Gunungsitoli (Berita): Masyarakat Nias tidak dapat dipaksakan menentukan sikap bergabung atau tidak bergabung dengan rencana pembentukan Provinsi Tapanuli (protap), karena hal itu merupakan hak politik masyarakat Nias secara keseluruhan.
Hal itu dikatakan Bupati Nias, Binahati B. Baeha, SH pada acara pertemuan penjaringan aspirasi dan sikap masyarakat Nias terhadap rencana pembentukan Provinsi Tapanuli di ruang pertemuan Lantai II Kantor Bupati Nias Jl.
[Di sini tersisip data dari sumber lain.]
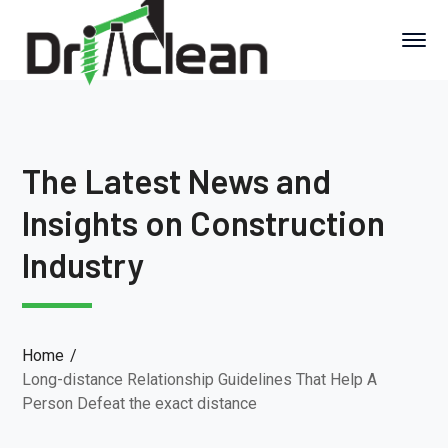
The Latest News and
Insights on Construction
Industry
Home
Long-distance Relationship Guidelines That Help A
Person Defeat the exact distance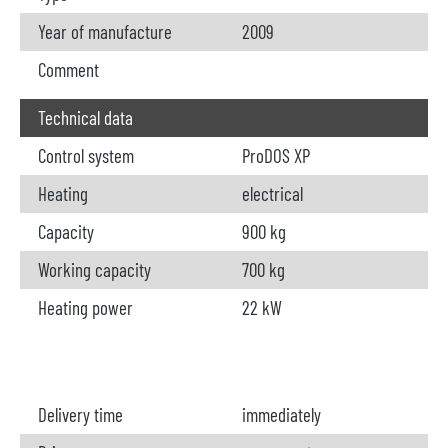
Year of manufacture
2009
Comment
Technical data
Control system
ProDOS XP
Heating
electrical
Capacity
900 kg
Working capacity
700 kg
Heating power
22 kW
Delivery time
immediately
Pancasila Gunungsitoli, Sabtu (2/12) malam.

Pertemuan penjaringan aspirasi dan sikap masyarakat Nias terhadap pembentukan Provinsi Tapanuli dihadiri Ketua DPRD Nias, M. Ingati Nazara, A.Md, Wakil Bupati, Temazaro Harefa, Sekda, Drs. FG. M. Zebua, sejumlah anggota DPRD Nias, tokoh agama, adat, tokoh pemuda/wanita, pimpinan Parpol, pimpina Ormas, para Kaban/Kadis/Kakan dan Kabag Lingkup Pemkab Nias.

Pada dialog itu peserta terutama para tokoh agama, adat, dan masyarakat serta pimpinan Parpol, Ormas, tokoh pemuda/wanita secara terbuka menyatakan pendapatnya bahwa mereka tidak setuju Kabupaten Nias bergabung dengan Provinsi Tapanuli.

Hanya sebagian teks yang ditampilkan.